### Required action
Begin at the line with "Yksityiskohdat [tab] (269, 1162)" and output every line through the end of the records, exactly as given. Omit pictures.

### Provided data
· · · · ·

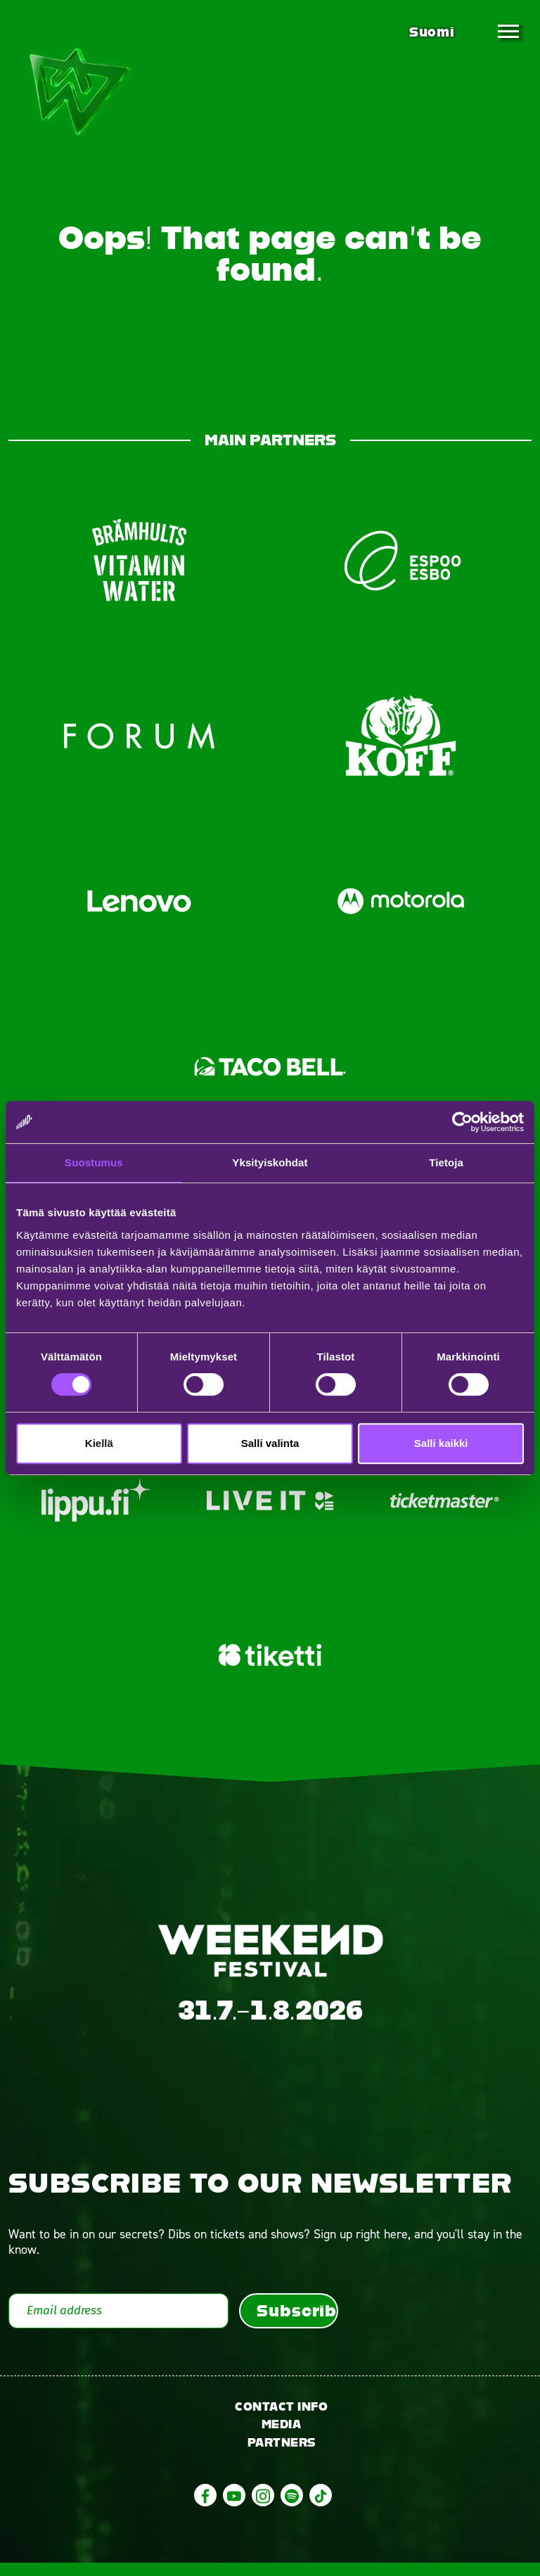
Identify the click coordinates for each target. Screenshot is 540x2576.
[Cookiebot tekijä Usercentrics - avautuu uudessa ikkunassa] (462, 1122)
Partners (282, 2456)
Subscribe (297, 2323)
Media (282, 2437)
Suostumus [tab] (94, 1162)
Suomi (432, 32)
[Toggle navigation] (508, 32)
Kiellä (99, 1443)
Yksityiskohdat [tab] (269, 1162)
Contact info (281, 2419)
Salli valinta (270, 1443)
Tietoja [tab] (446, 1162)
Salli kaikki (441, 1443)
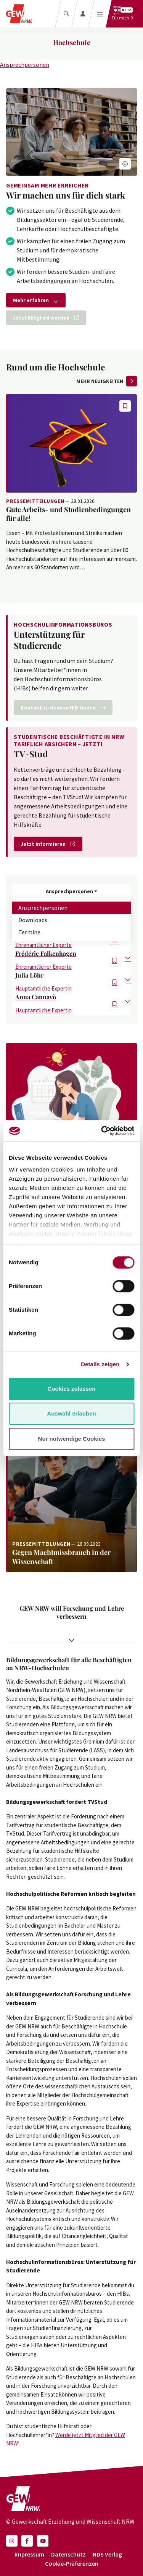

· · · · ·

### Response for this exercise
Yksityiskohdat [tab] (269, 1162)
Contact info (281, 2419)
Salli valinta (270, 1443)
Tietoja [tab] (446, 1162)
Salli kaikki (441, 1443)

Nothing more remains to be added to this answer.